Now I knew he was teasing me.

 

“No,” I said. “You should go. But leave Blithe Spirit here at Buckshaw, so that when I’m old enough, I can learn to fly her.”

 

“I would if I could. But the old girl—See? You’ve got me calling her an old girl!—needs hangaring. Plus the gentle hand of a good mechanic.”

 

“Dogger could look after her,” I said.

 

Dogger, after all, could do anything.

 

He shook his head sadly. “I’m afraid I’ve sold her,” he said.

 

I felt my heart sink within me.

 

Blithe Spirit sold? I don’t know why, but it didn’t seem right. She had, after all, been sold before.

 

“Look here,” Tristram Tallis said. “How would it be if I took you for a flip?”

 

At first I didn’t understand him—didn’t know what he was suggesting.

 

“A flip?”

 

“A flight.”

 

Could this be true? Could it actually be happening to me? I had once asked Father what Buckshaw looked like from the air. “Ask your aunt Felicity,” he’d said. “She’s flown.”

 

I never had, of course. Now the opportunity was staring me straight in the face.

 

“That’s very kind of you, Mr.
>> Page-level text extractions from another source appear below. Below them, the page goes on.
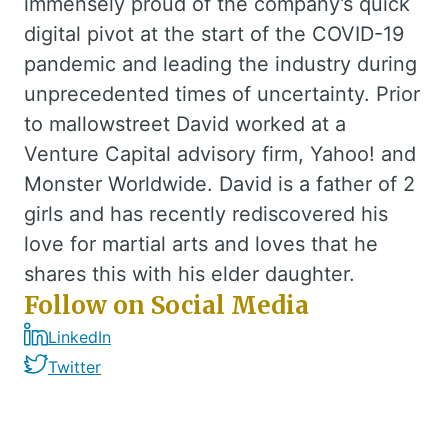
immensely proud of the company’s quick
digital pivot at the start of the COVID-19
pandemic and leading the industry during
unprecedented times of uncertainty. Prior
to mallowstreet David worked at a
Venture Capital advisory firm, Yahoo! and
Monster Worldwide. David is a father of 2
girls and has recently rediscovered his
love for martial arts and loves that he
shares this with his elder daughter.
Follow on Social Media
LinkedIn
Twitter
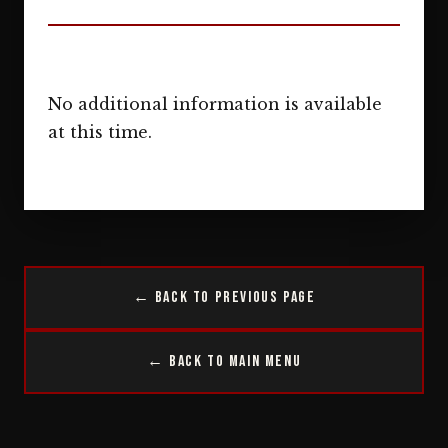
No additional information is available
at this time.
← Back to Previous Page
← Back to Main Menu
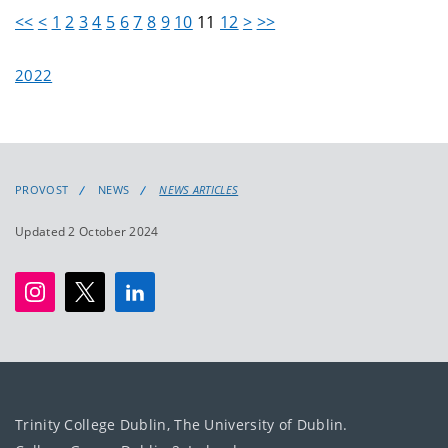
<<
<
1
2
3
4
5
6
7
8
9
10
11
12
>
>>
2022
PROVOST
NEWS
NEWS ARTICLES
Updated 2 October 2024
Trinity College Dublin, The University of Dublin.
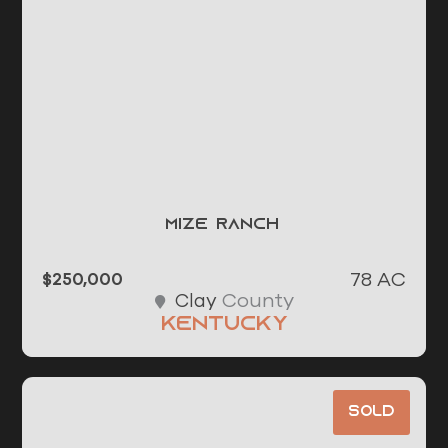
Mize Ranch
78 AC
$250,000
County
Clay
Kentucky
Sold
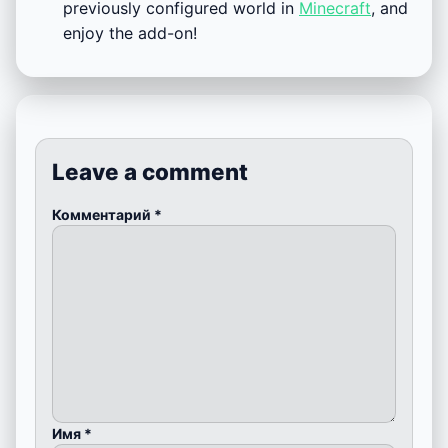
previously configured world in
Minecraft
, and
enjoy the add-on!
Leave a comment
Комментарий
*
Имя
*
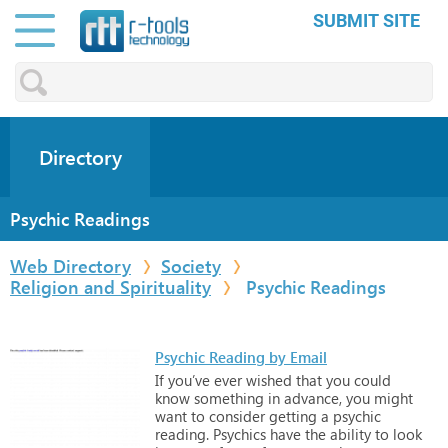
SUBMIT SITE
Directory
Psychic Readings
Web Directory
Society
Religion and Spirituality
Psychic Readings
Psychic Reading by Email
If
you’ve
ever
wished
that
you
could
know
something
in
advance,
you
might
want
to
consider
getting
a
psychic
reading.
Psychics
have
the
ability
to
look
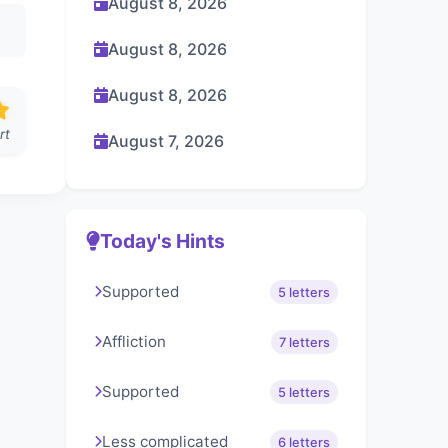
August 8, 2026
August 8, 2026
August 8, 2026
rt
August 7, 2026
Today's Hints
Supported
5 letters
Affliction
7 letters
Supported
5 letters
Less complicated
6 letters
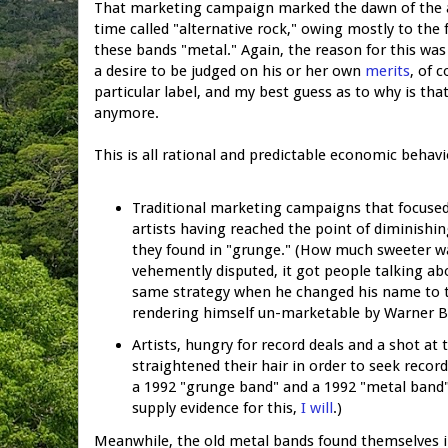
That marketing campaign marked the dawn of the ag
time called "alternative rock," owing mostly to the
these bands "metal." Again, the reason for this was 
a desire to be judged on his or her own
merits
, of c
particular label, and my best guess as to why is th
anymore.
This is all rational and predictable economic behavi
Traditional marketing campaigns that focused 
artists having reached the point of diminishin
they found in "grunge." (How much sweeter wa
vehemently disputed, it got people talking ab
same strategy when he changed his name to t
rendering himself un-marketable by Warner B
Artists, hungry for record deals and a shot at
straightened their hair in order to seek recor
a 1992 "grunge band" and a 1992 "metal band" 
supply evidence for this,
I will
.)
Meanwhile, the old metal bands found themselves in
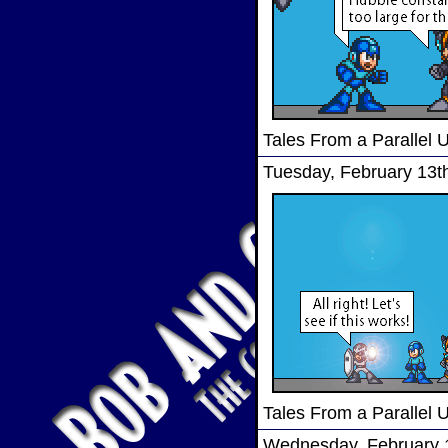
Tales From a Parallel 
Tuesday, February 13t
Tales From a Parallel 
Wednesday, February 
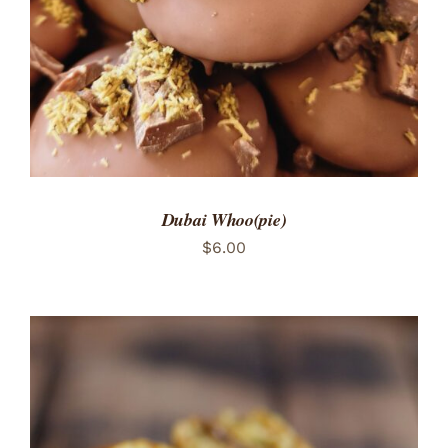
Dubai Whoo(pie)
$
6.00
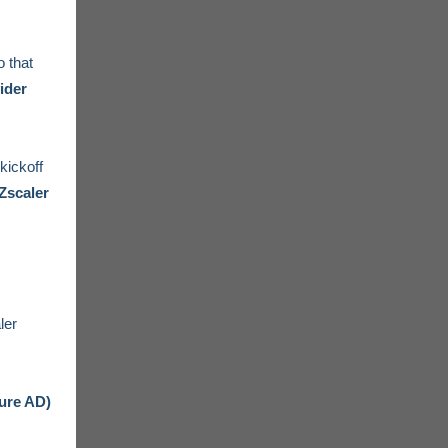
 that
ider
kickoff
Zscaler
ler
zure AD)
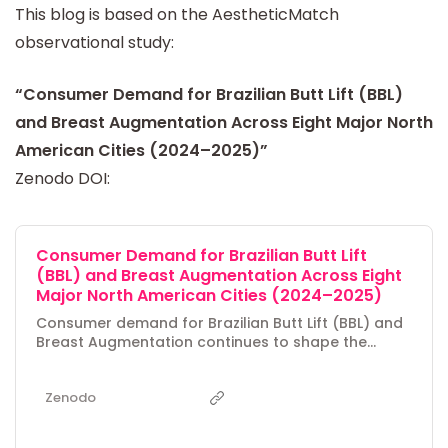
This blog is based on the AestheticMatch
observational study:
“Consumer Demand for Brazilian Butt Lift (BBL)
and Breast Augmentation Across Eight Major North
American Cities (2024–2025)”
Zenodo DOI:
Consumer Demand for Brazilian Butt Lift
(BBL) and Breast Augmentation Across Eight
Major North American Cities (2024–2025)
Consumer demand for Brazilian Butt Lift (BBL) and
Breast Augmentation continues to shape the
cosmetic surgery market across North America,
yet regional differences in interest remain under-
Zenodo
explored. This observational study analyzes
Google Keyword Planner data from June 2024 to
May 2025 for eight major Southern and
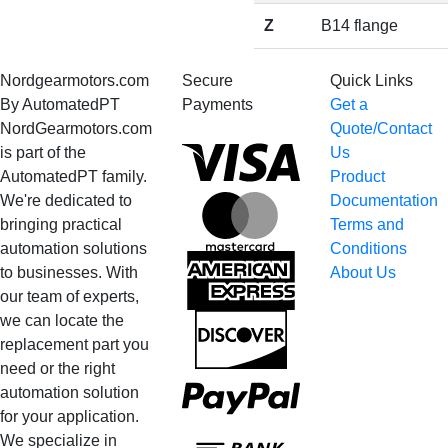
Z
B14 flange
Nordgearmotors.com
Secure
Quick Links
By AutomatedPT
Payments
Get a
NordGearmotors.com
Quote/Contact
Visa
is part of the
Us
AutomatedPT family.
Product
We're dedicated to
Documentation
MasterCard
bringing practical
Terms and
automation solutions
Conditions
American
to businesses. With
About Us
Express
our team of experts,
we can locate the
Discover
replacement part you
need or the right
PayPal
automation solution
for your application.
Bank
We specialize in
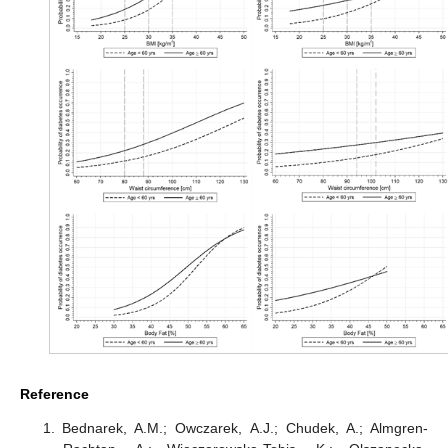
Reference
Bednarek, A.M.; Owczarek, A.J.; Chudek, A.; Almgren-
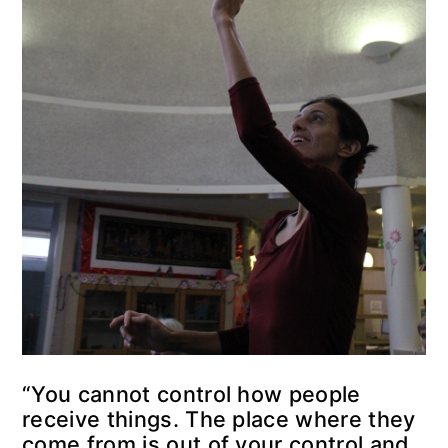
“You cannot control how people
receive things. The place where they
come from is out of your control and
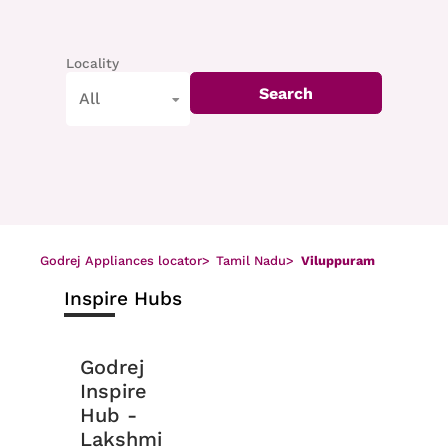
Locality
Search
All
Godrej Appliances locator
>
Tamil Nadu
>
Viluppuram
Inspire Hubs
Godrej
Inspire
Hub -
Lakshmi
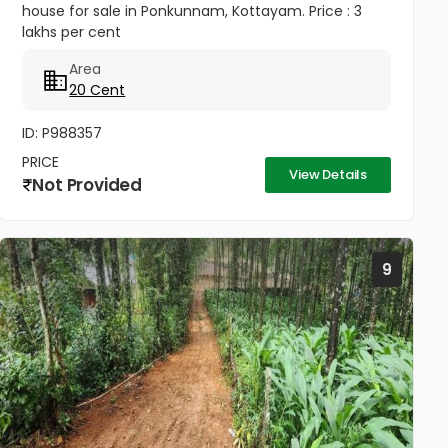
house for sale in Ponkunnam, Kottayam. Price : 3
lakhs per cent
Area
20 Cent
ID: P988357
PRICE
View Details
Not Provided
9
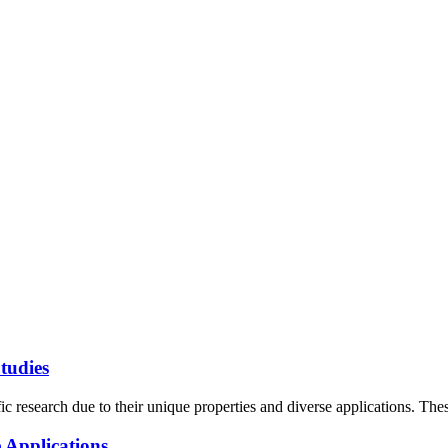
tudies
c research due to their unique properties and diverse applications. These
 Applications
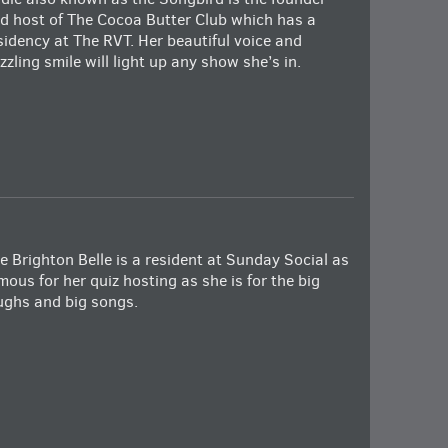
d host of The Cocoa Butter Club which has a
sidency at The RVT. Her beautiful voice and
zzling smile will light up any show she’s in.
e Brighton Belle is a resident at Sunday Social as
mous for her quiz hosting as she is for the big
ughs and big songs.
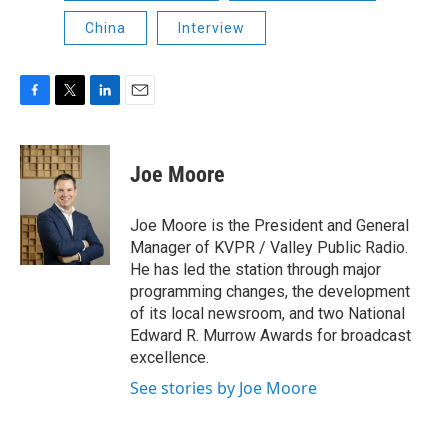
China
Interview
F
T
L
E
a
w
i
m
c
i
n
a
e
t
k
i
Joe Moore
b
t
e
l
o
e
d
o
r
I
Joe Moore is the President and General
k
n
Manager of KVPR / Valley Public Radio.
He has led the station through major
programming changes, the development
of its local newsroom, and two National
Edward R. Murrow Awards for broadcast
excellence.
See stories by Joe Moore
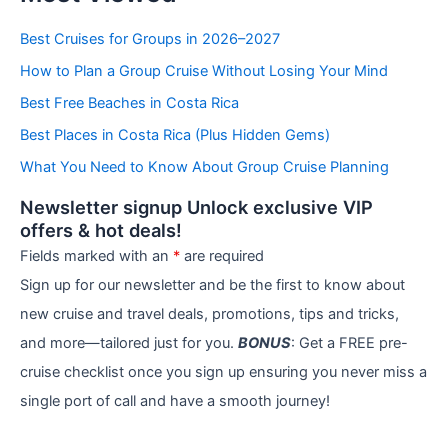
t
e
Best Cruises for Groups in 2026–2027
g
How to Plan a Group Cruise Without Losing Your Mind
o
r
Best Free Beaches in Costa Rica
i
e
Best Places in Costa Rica (Plus Hidden Gems)
s
What You Need to Know About Group Cruise Planning
Newsletter signup Unlock exclusive VIP
offers & hot deals!
Fields marked with an
*
are required
Sign up for our newsletter and be the first to know about
new cruise and travel deals, promotions, tips and tricks,
and more—tailored just for you.
BONUS
: Get a FREE pre-
cruise checklist once you sign up ensuring you never miss a
single port of call and have a smooth journey!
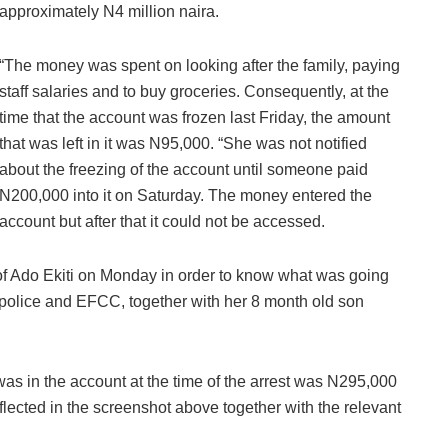
approximately N4 million naira.
“The money was spent on looking after the family, paying
staff salaries and to buy groceries. Consequently, at the
time that the account was frozen last Friday, the amount
that was left in it was N95,000. “She was not notified
about the freezing of the account until someone paid
N200,000 into it on Saturday. The money entered the
account but after that it could not be accessed.
of Ado Ekiti on Monday in order to know what was going
 police and EFCC, together with her 8 month old son
as in the account at the time of the arrest was N295,000
lected in the screenshot above together with the relevant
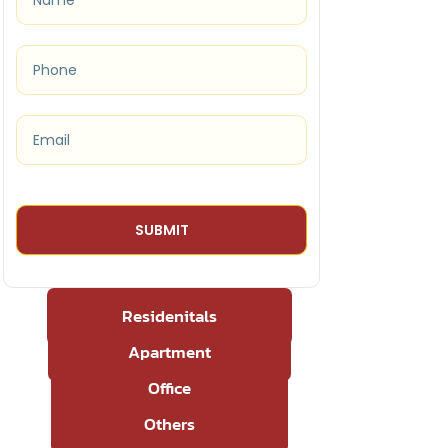
Residenitals
Apartment
Office
Others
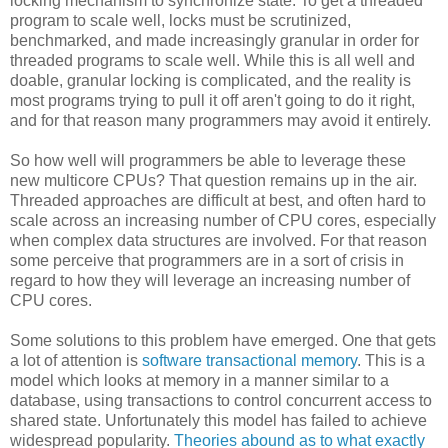
locking mechanism to synchronize state. To get a threaded
program to scale well, locks must be scrutinized,
benchmarked, and made increasingly granular in order for
threaded programs to scale well. While this is all well and
doable, granular locking is complicated, and the reality is
most programs trying to pull it off aren't going to do it right,
and for that reason many programmers may avoid it entirely.
So how well will programmers be able to leverage these
new multicore CPUs? That question remains up in the air.
Threaded approaches are difficult at best, and often hard to
scale across an increasing number of CPU cores, especially
when complex data structures are involved. For that reason
some perceive that programmers are in a sort of crisis in
regard to how they will leverage an increasing number of
CPU cores.
Some solutions to this problem have emerged. One that gets
a lot of attention is
software transactional memory
. This is a
model which looks at memory in a manner similar to a
database, using transactions to control concurrent access to
shared state. Unfortunately this model has failed to achieve
widespread popularity.
Theories abound as to what exactly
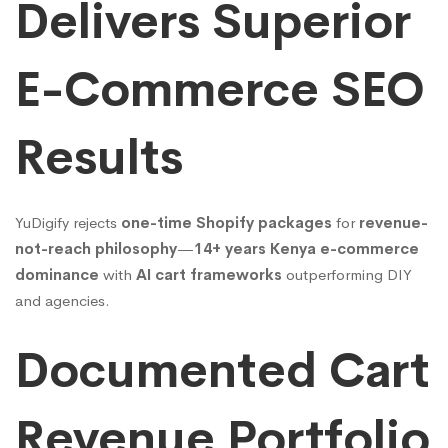
Delivers Superior
E-Commerce SEO
Results
YuDigify rejects
one-time Shopify packages
for
revenue-
not-reach philosophy
—
14+ years Kenya e-commerce
dominance
with
AI cart frameworks
outperforming DIY
and agencies.
Documented Cart
Revenue Portfolio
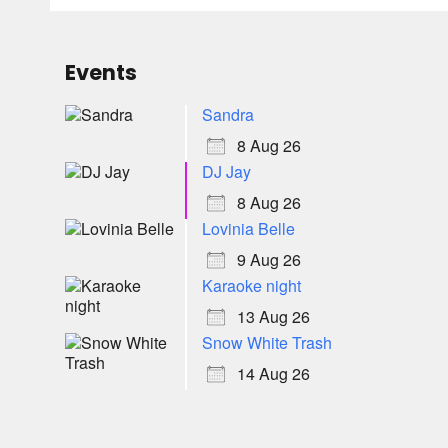
Events
Sandra
8 Aug 26
DJ Jay
8 Aug 26
Lovinia Belle
9 Aug 26
Karaoke night
13 Aug 26
Snow White Trash
14 Aug 26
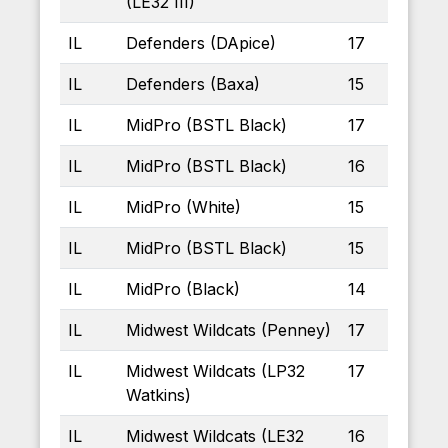
(LE32 III)
IL
Defenders (DApice)
17
IL
Defenders (Baxa)
15
IL
MidPro (BSTL Black)
17
IL
MidPro (BSTL Black)
16
IL
MidPro (White)
15
IL
MidPro (BSTL Black)
15
IL
MidPro (Black)
14
IL
Midwest Wildcats (Penney)
17
IL
Midwest Wildcats (LP32
17
Watkins)
IL
Midwest Wildcats (LE32
16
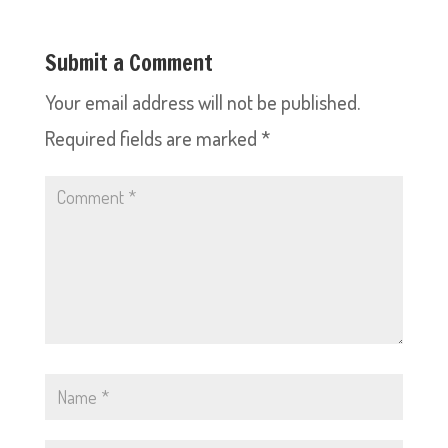
Submit a Comment
Your email address will not be published.
Required fields are marked
*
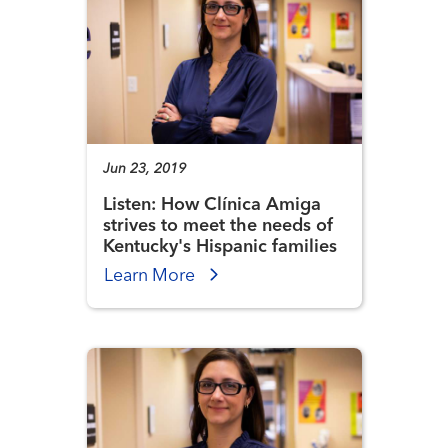
Jun 23, 2019
Listen: How Clínica Amiga
strives to meet the needs of
Kentucky's Hispanic families
Learn More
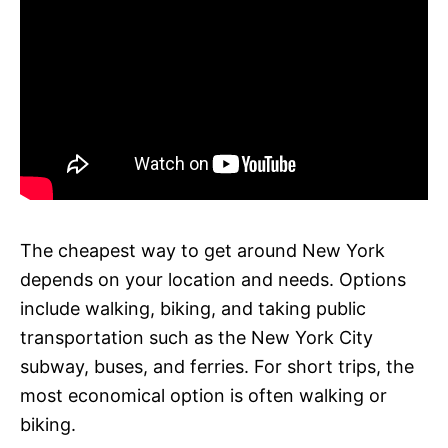
The cheapest way to get around New York
depends on your location and needs. Options
include walking, biking, and taking public
transportation such as the New York City
subway, buses, and ferries. For short trips, the
most economical option is often walking or
biking.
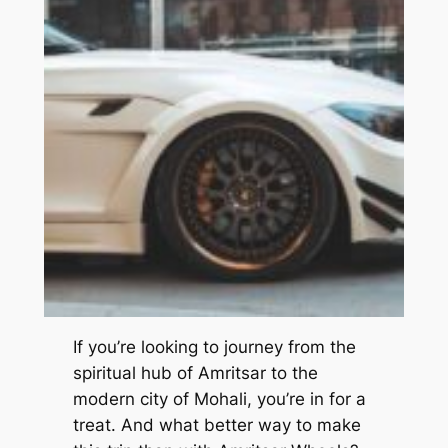
If you’re looking to journey from the
spiritual hub of Amritsar to the
modern city of Mohali, you’re in for a
treat. And what better way to make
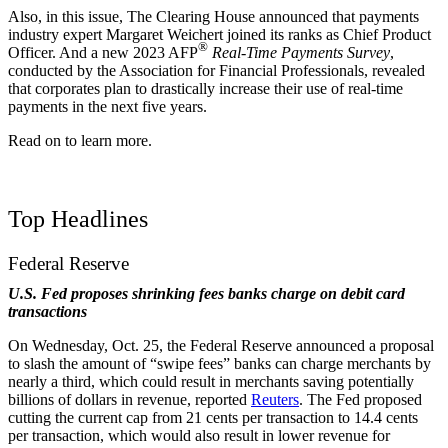
Also, in this issue, The Clearing House announced that payments
industry expert Margaret Weichert joined its ranks as Chief Product
®
Officer. And a new 2023 AFP
Real-Time Payments Survey
,
conducted by the Association for Financial Professionals, revealed
that corporates plan to drastically increase their use of real-time
payments in the next five years.
Read on to learn more.
Top Headlines
Federal Reserve
U.S. Fed proposes shrinking fees banks charge on debit card
transactions
On Wednesday, Oct. 25, the Federal Reserve announced a proposal
to slash the amount of “swipe fees” banks can charge merchants by
nearly a third, which could result in merchants saving potentially
billions of dollars in revenue, reported
Reuters
. The Fed proposed
cutting the current cap from 21 cents per transaction to 14.4 cents
per transaction,
which would also result in lower revenue for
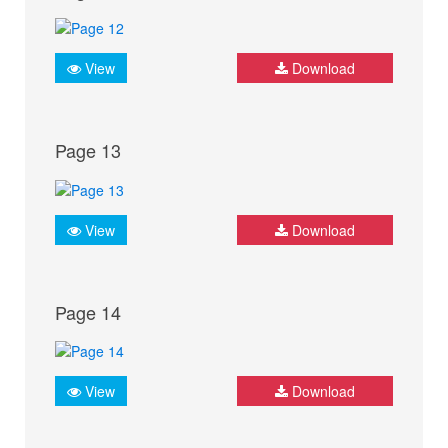
View
Download
Page 13
View
Download
Page 14
View
Download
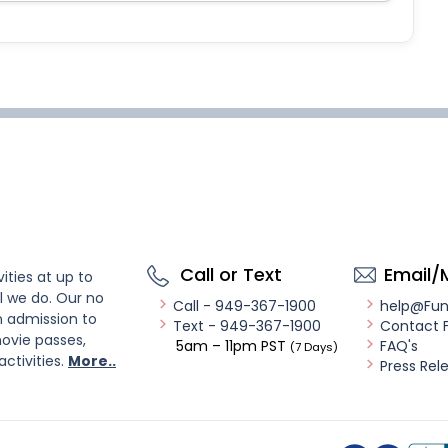
Call or Text
Email/
ities at up to
l we do. Our no
Call - 949-367-1900
help@Fu
n admission to
Text - 949-367-1900
Contact 
ovie passes,
5am – 11pm PST
FAQ's
(7 Days)
activities.
More..
Press Rel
Tallis, but I couldn’t possibly accept without permission.”

 

I knew already what Father’s reply would be, even if I was willing to intrude upon him, which I wasn’t.

 

What a disappointment, though: having to refuse my only chance to take to the air in Harriet’s Blithe Spirit.

 

My spirits were already sinking when a second figure stepped from the shadows.

 

It was Dogger.

 

He handed me a red woolly jumper I had mislaid a week ago in the greenhouse.

 

“Put this on, Miss Flavia,” he said, without so much as a smile. “The air can be remarkably cold in the mornings.”

 

Then I, with a silly grin splitting my face from side to side in the damp dawn, was sprinting across the Visto towards Blithe Spirit.